There are two anime films that are often attributed with the medium’s rise in popularity in the West, Akira and Ghost in the Shell. Of the two, only one never saw a game released in the America. However, that wasn’t by design. An Akira video game had long been rumored, with bits and pieces of content floating around the internet, but we wouldn’t see solid proof until many decades later.

Based on the hit animated film and manga series, Akira was a game that would’ve been released on various consoles sometime in 1994, including the SNES, Sega Genesis, Sega CD, and the Game Boy. However, fate would have different plans that lead to none of the game’s versions ever being released.

So, what doomed such a strong IP from getting a proper video game adaptation? This was during the era where nearly all big films were getting a video game tie-in title, so it Akira should’ve been a perfect project. Let’s dive into the history to find that answer.

The Lost Akira Game

The original developer who had the rights to create a game based on Akira was a studio called Black Pearl. Jim Gregory, a developer at said studio around the time they were working on the SNES version of the game, told Hardcore Gaming 101 about the events of working on the ill fated title.

Apparently the team decided to pass on the rights to the game to the publisher THQ, who then began interfering with development. According to Gregory, they demanded changes to the game that were not possible to implement on the current hardware of the time. Tensions built between the development team and publisher to the point where the game’s lead programmer left the project.

A similar situation was taking place with another team at Black Pearl that was working on a Game Gear version of Akira. According to Tom Meigs, who was on that team, that version of the game was only about 30% complete before another lead programmer left the project. However, that progress was all lost with him as he apparently destroyed all the work that had been done up to that point when he left.

THQ would eventually cancel Black Pearl’s version of Akira, with little to no evidence of any version being available. Gregory confirmed that they never even made a physical copy of the SNES version at any point in development. Instead, prototypes were sent to THQ through a modem. THQ denied having any master copy of the game in their files, with their mastering lab technician, Ryan Arnold, speculating the only copy would be held by the current Akira license holder.

Finding Akira

It wouldn’t be until the very end of 2013 that the first footage of the lost Akira game would resurface online. First uploaded by Youtube user pookninja3, a video taken from the 1994 Consumer Electronics Show (CES) showed some game play from the Sega Genesis version of the game. Three years later we would get footage of the game’s full intro cinematic and some more game play through more found footage of the same CES.

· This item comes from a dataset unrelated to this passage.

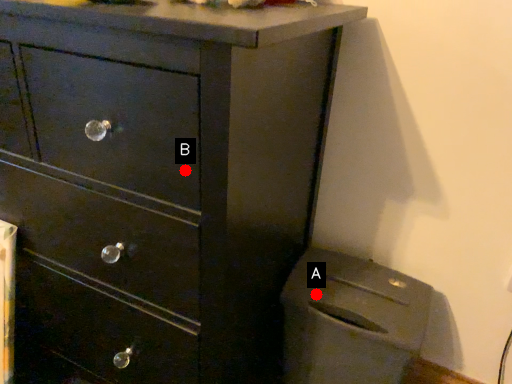 Question: Two points are circled on the image, labeled by A and B beside each circle. Which point appears closest to the camera in this image?

Choices:
 (A) A is closer
 (B) B is closer

Answer: (B)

Things got interesting in August of 2016 when Patrick Scott Patterson, otherwise known as OriginalPSP, discovered four different prototypes of the Game Boy version of Akira. He announced his discovery on Twitter, and would later take them to do a live demonstration during the Portland Retro Gaming Expo in October of that same year. By the end of the year he would upload footage of a fourth prototype found for the Game Boy version online. This version showed the game’s first stage, intro cinematic, and final encounter.

Finally, the last and largest discovery came on Christmas day 2019 when Hidden Palace announced that they had a physical cartridge of the Sega Genesis version of Akira. They attributed the find to a user named Matsuda and another anonymous donor. They put the entire ROM online, but went a step further by sharing new sprites they got from the still lost SNES version of the game.

The odds are slim that the entire SNES build will ever come to light, assuming one still exists somewhere. The discovery of an actual cartridge for the Sega Genesis decades later is itself somewhat of a miracle, and incredibly valuable for preservation purposes. For a game that saw development turmoil like this, Akira could have easily fallen out of history without anyone noticing.